Panzer und Illuminaten
„Expedition Europa“: im sicheren Polen – ohne Wodka.
Soeben sah Europa die größte Truppenverschiebung seit dem Kalten Krieg. Beinahe drei Jahre nach Ausbruch des ukrainisch-russischen Bürgerkrieges verlagerte die USArmee 900 Wagen, 400 Kettenfahrzeuge, 400 „Humwees“, 144 „Bradleys“, 87 Panzer „Abrams“und 18 „Paladins“in den Osten der Nato. Die polnische Regierung begrüßte „Atlantic Resolve“besonders festlich. Es nahm mich wunder, dass die 3500 US-Soldaten nicht etwa an der russischen, sondern an der deutschen Grenze stationiert wurden, in ehemals deutschen Gebieten. Ich also in die Niederschlesische Heide.

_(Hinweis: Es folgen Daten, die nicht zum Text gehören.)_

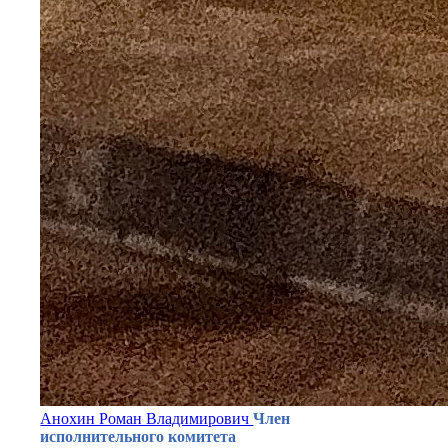
Анохин Роман Владимирович
Член
исполнительного комитета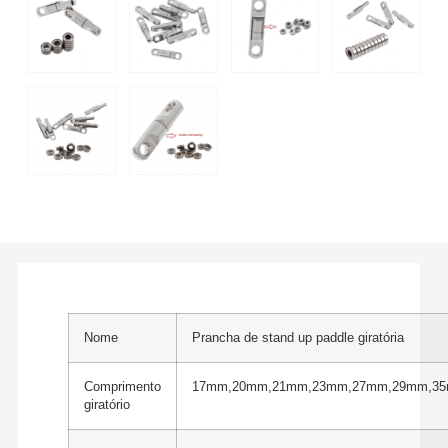
Nome
Prancha de stand up paddle giratória
Comprimento
17mm,20mm,21mm,23mm,27mm,29mm,3
giratório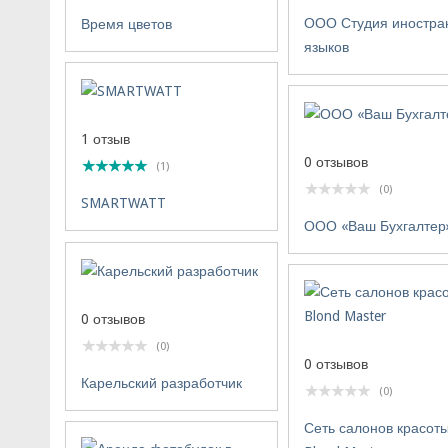
ООО Студия иностра
Время цветов
языков
1 отзыв
0 отзывов
(1)
(0)
SMARTWATT
ООО «Ваш Бухгалтер
0 отзывов
(0)
0 отзывов
Карельский разработчик
(0)
Сеть салонов красот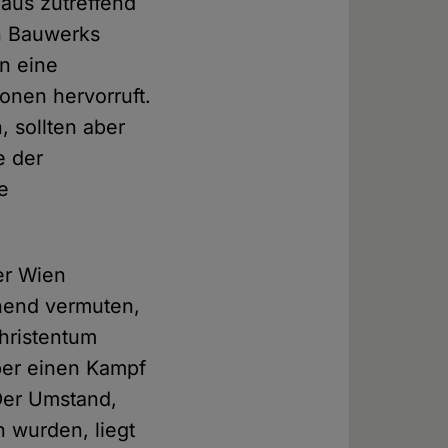
aus zutreffend
en Bauwerks
en eine
nen hervorruft.
, sollten aber
e der
e
er Wien
ehend vermuten,
hristentum
aber einen Kampf
Der Umstand,
 wurden, liegt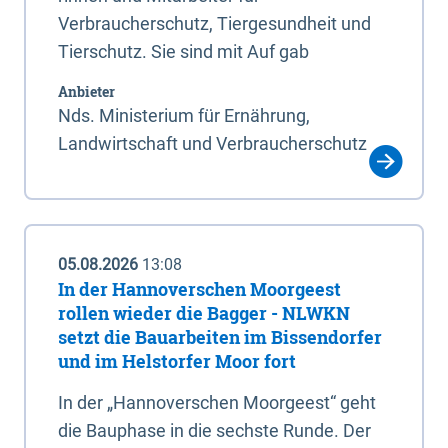
Verbraucherschutz, Tiergesundheit und
Tierschutz. Sie sind mit Auf gab
Anbieter
Nds. Ministerium für Ernährung,
Landwirtschaft und Verbraucherschutz
05.08.2026
13:08
In der Hannoverschen Moorgeest
rollen wieder die Bagger - NLWKN
setzt die Bauarbeiten im Bissendorfer
und im Helstorfer Moor fort
In der „Hannoverschen Moorgeest“ geht
die Bauphase in die sechste Runde. Der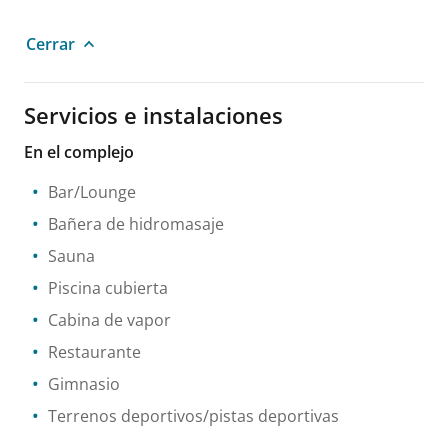
Cerrar
Servicios e instalaciones
En el complejo
Bar/Lounge
Bañera de hidromasaje
Sauna
Piscina cubierta
Cabina de vapor
Restaurante
Gimnasio
Terrenos deportivos/pistas deportivas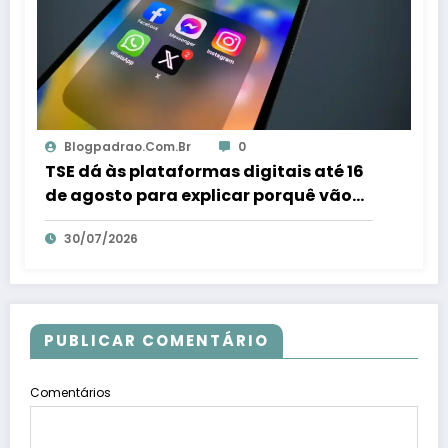
Blogpadrao.com.br
0
TSE dá às plataformas digitais até 16
de agosto para explicar porquê vão
combater fraudes eleitorais – Em Dia
30/07/2026
ES
PUBLICAR COMENTÁRIO
Comentários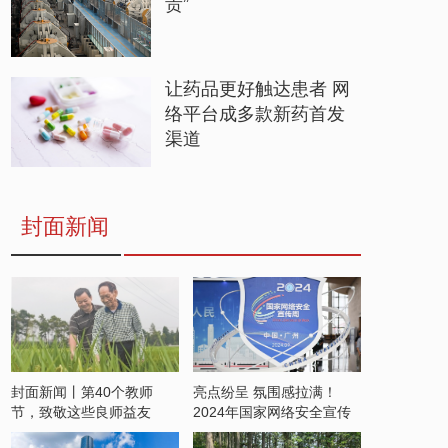
贵”
让药品更好触达患者 网
络平台成多款新药首发
渠道
封面新闻
封面新闻丨第40个教师
亮点纷呈 氛围感拉满！
节，致敬这些良师益友
2024年国家网络安全宣传
周开启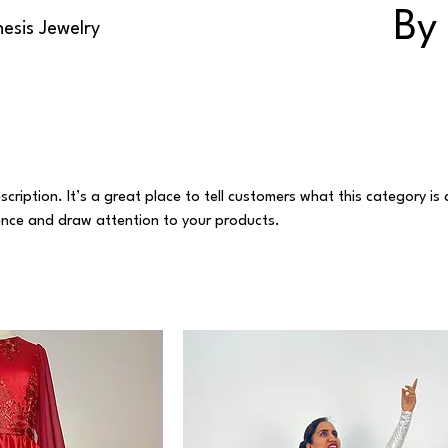
By
esis Jewelry
scription. It’s a great place to tell customers what this category is
ence and draw attention to your products.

Ich war spät dran. Die Party hieß „Sicheres Polen“, wurde live auf die Hauptplätze aller Wojewodschaftshauptstädte übertragen und von einer Spendensammlung für syrische Christen begleitet. Ich hörte im Autoradio, wie Premierministerin Beata Szydlo die „Vertreter der besten, stärksten und großartigsten Armee der Welt“begrüßte. Die Stimme von Antoni Macierewicz bebte noch erregter. Der polnische Verteidigungsminister ist ein Typus, an dessen Wirken in hohen Ämtern wir uns erst gewöhnen müssen: Er glaubt an Verschwörungstheorien. Er hält Smolensk für ein russisches Attentat und sieht noch hinter der wolhynischen Polenschlächterei ukrainischer Nationalisten die Hand Moskaus.
In der Heide wurde die Straße schlechter, der Geruch von Kohleverfeuerung drang herein, der Schnee wurde mehr. Ich war in Z˙agan´, im früheren Städtchen Sagan, in dem Wallenstein einen Astronomen namens Kepler beschäftigte. Auf dem Marktplatz „Rynek“bauten Arbeiter die Welcome-Bühne ab. Bier hatte es keines gegeben, sagten sie, „auch keinen Wodka“. – „Was gab es dann?“Sie suchten das Wort: „Tee.“
„Die Amis ficken“
Letzte Samstagnacht gab es in Sagan zwei geschlossene Bankette, ansonsten nur uneinsehbare Spielautomatenbars, die allerdings nichts ausschenken durften. In einem dieser fensterlosen Löcher fand ich sechs Vertreter der Saganer Jugend um eine Pressspanplattenbar versammelt. Ich fragte sie: „Ist Polen jetzt sicher?“Die zwei hinter der Bar ignorierten mich. Ein kleiner Angesoffener wollte „die Amis ficken“. Ein Riesenbubi dachte lange nach, bis er sagte: „Da kann Polen ein Truppenübungsplatz für alle anderen werden.“Eine gelockte Blondine mit charmanter Zahnlücke war mit 21 noch Schülerin und hatte folgende Meinung: „Es ist ein Privileg, dass die Amerikaner hier sind.“
Wieder draußen, hängte sich ein langer Knochiger an mich. Er verbarg geschickt den Joint in seiner Hand. Er warnte mich, „nicht alleine zu gehen, nicht in dieser Stadt“. – „Ist denn Polen nicht sicher?“Er riss die Augen auf: „Sagan?“Es ließen welche einen schwarzen BMW im Schnee schlittern, die meinte er aber nicht. „Illuminati!“– „Auch jetzt mit den Amis?“– „Wer sagt Ihnen, dass das keine sind?“Er erklärte mir die Verwobenheit von Jesuiten, Santander-Bank und Illuminaten; wenn ich mich fragte, warum die Löwen auf jener Fassade zweischwänzig seien, müsste ich nur in der Krypta von Herzog Biron unter die Gnadenkirche klettern. Ich fragte ihn, was er von der Regierung halte. Er winkte ab: „Warschau hat nicht die Kontrolle.“– „Trump?“– „Keine Macht.“– „Putin?“Nun sah ich den Knochigen zum ersten Mal zögern.
Am nächsten Morgen vor den Kasernen, Soldaten schaufelten den Schnee vom Militärgerät. In der SB-Pizzeria „Mafia“traf man bereits Soldiers. Sie gehörten alle ethnischen Minderheiten an, sehr junge Afroamerikaner oder sehr alte und müde. Ich ging in die Messe. Hinterher waren die Zierkappen von meinem Wagen geklaut.